Labor shortages across North America are now a critical threat to economic growth and domestic consumption. Without the right interview process, companies risk hiring the wrong candidates at a time when every hire impacts the cost structure and growth trajectory.
A weak process can slow down capital investment, further erode competitiveness, and worsen downside risks tied to ongoing trade policy uncertainties. The manufacturing industry now demands candidates who can adapt quickly to supply chain volatility, cost pressures, and new geopolitical tensions.
Training opportunities and the training process must also be assessed during interviews to make sure your prospective workers can evolve with changing technical needs.
In a period of growth slowdown, every hiring decision is tied directly to a company's ability to survive escalating aluminum tariffs, foreign country counter-tariffs, and shifting domestic industries.
10 Tips to Improve Your Manufacturing Hiring Efforts During the Ongoing Trade War
1. Prioritize Candidates With Supply Chain Literacy
Supply chain literacy is no longer optional in manufacturing hiring, especially when recruiting for sales roles.
Sales professionals must now understand how supply chain disruptions, retaliatory tariffs, and tariff increases impact product availability, pricing, and delivery timelines. Without this knowledge, they won’t be able to accurately communicate with clients or adjust their strategies during sudden shifts caused by trade policy uncertainties. The graphic below expands on this.
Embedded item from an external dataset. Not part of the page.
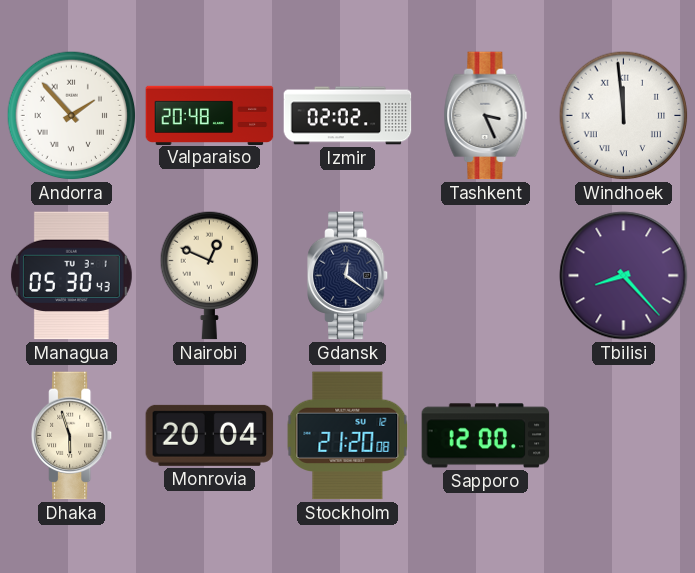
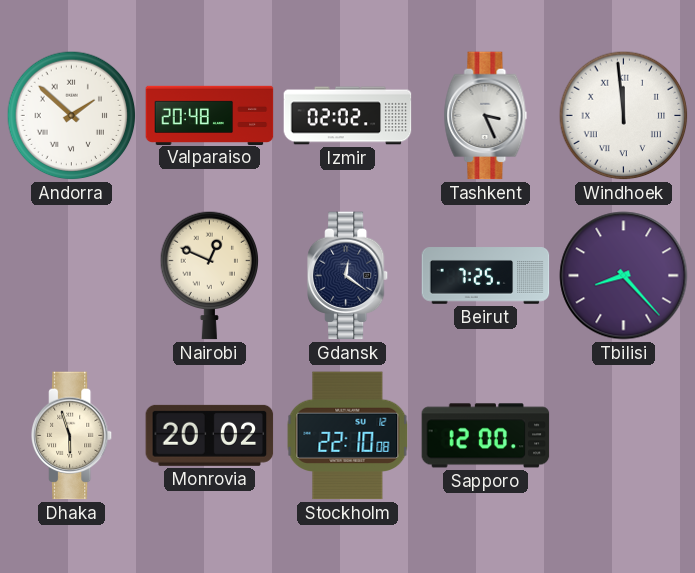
Andorra: 1:53 -> 1:52
Managua: 05:30 -> none
Beirut: none -> 7:25
Monrovia: 20:04 -> 20:02
Stockholm: 21:20 -> 22:10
Things are changing fast. For example, 44% of companies are planning new nearshoring activities in the next 24 months to mitigate tariff risks.
This means manufacturing sales teams must be staffed with individuals who understand how supply chain volatility affects quoting lead times, capital investment decisions, and customer retention strategies. Candidates who can quickly pivot conversations around tariff-induced price increases or domestic production changes will have a major advantage in helping companies maintain growth despite broader economic slowdown trends.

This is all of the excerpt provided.